[GOAL OF THE EXERCISE]
An unchanged copy of each entry below is needed; keep the pictures out of it.

-*-

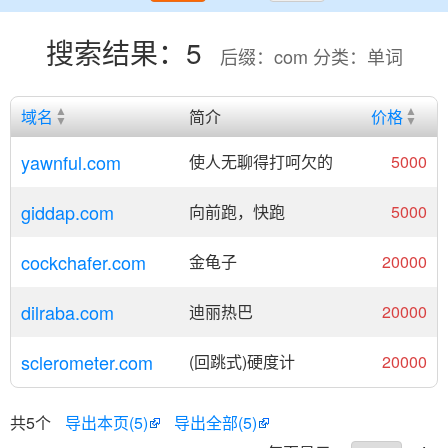
搜索结果：5
后缀：com 分类：单词
域名
简介
价格
yawnful.com
使人无聊得打呵欠的
5000
giddap.com
向前跑，快跑
5000
cockchafer.com
金龟子
20000
dilraba.com
迪丽热巴
20000
sclerometer.com
(回跳式)硬度计
20000
共5个
导出本页(5)
导出全部(5)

-*-

[REPLY]
搜索结果：5
后缀：com 分类：单词
域名
简介
价格
yawnful.com
使人无聊得打呵欠的
5000
giddap.com
向前跑，快跑
5000
cockchafer.com
金龟子
20000
dilraba.com
迪丽热巴
20000
sclerometer.com
(回跳式)硬度计
20000
共5个
导出本页(5)
导出全部(5)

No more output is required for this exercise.